The Texas and United States Constitutions grant a criminal defendant the right to fair notice of the specific charged offense. U.S. Const. amend. VI; Tex. Const. art. 1, § 10; Lawrence v. State, 240 S.W.3d 912, 916 (Tex. Crim. App. 2007). To meet an accused's right to notice under both the Texas and United States Constitutions, the indictment "must be specific enough to inform the accused of the nature of the accusation against him so that he may prepare a defense." Moff, 154 S.W.3d at 601. In most cases, a charging instrument that tracks the statutory text of an offense is sufficient to provide a defendant with adequate notice. State v. Barbernell, 257 S.W.3d 248, 251 (Tex. Crim. App. 2008). But in some cases, such as "when the statutory language fails to be completely descriptive" or "when a statute defines the manner or means of commission in several alternative ways," a charging instrument that tracks the statutory language may be insufficient to provide a defendant with adequate notice. Zuniga, 512 S.W.3d at 907; Barbernell, 257 S.W.3d at 251.

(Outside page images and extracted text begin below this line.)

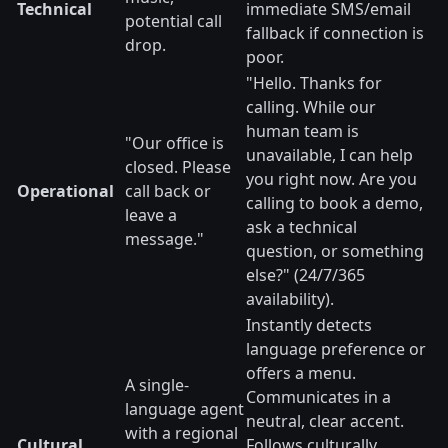
Technical
immediate SMS/email
potential call
fallback if connection is
drop.
poor.
"Hello. Thanks for
calling. While our
human team is
"Our office is
unavailable, I can help
closed. Please
you right now. Are you
Operational
call back or
calling to book a demo,
leave a
ask a technical
message."
question, or something
else?" (24/7/365
availability).
Instantly detects
language preference or
offers a menu.
A single-
Communicates in a
language agent
neutral, clear accent.
with a regional
Cultural
Follows culturally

To determine whether an indictment provides adequate notice to the defendant, we (1) identify the elements of the offense, and (2) consider whether the statutory language is sufficiently descriptive of the charged offense. See Zuniga, 512 S.W.3d at 907. If the indictment contained a defect, we will not overturn the trial court's decision unless the defendant's substantial rights were prejudiced by the defect. Tex. Code Crim. Proc. Ann art. 21.19 ("An indictment shall not be held insufficient, nor shall the trial, judgment or other proceedings thereon be affected, by reason of any defect of form which does not prejudice the substantial rights of the defendant."); Popp v. State, 634 S.W.3d 375, 384 (Tex. App.-El Paso 2021, pet. ref'd) (citing Teal v. State, 230 S.W.3d 172, 182 (Tex. Crim. App. 2007)).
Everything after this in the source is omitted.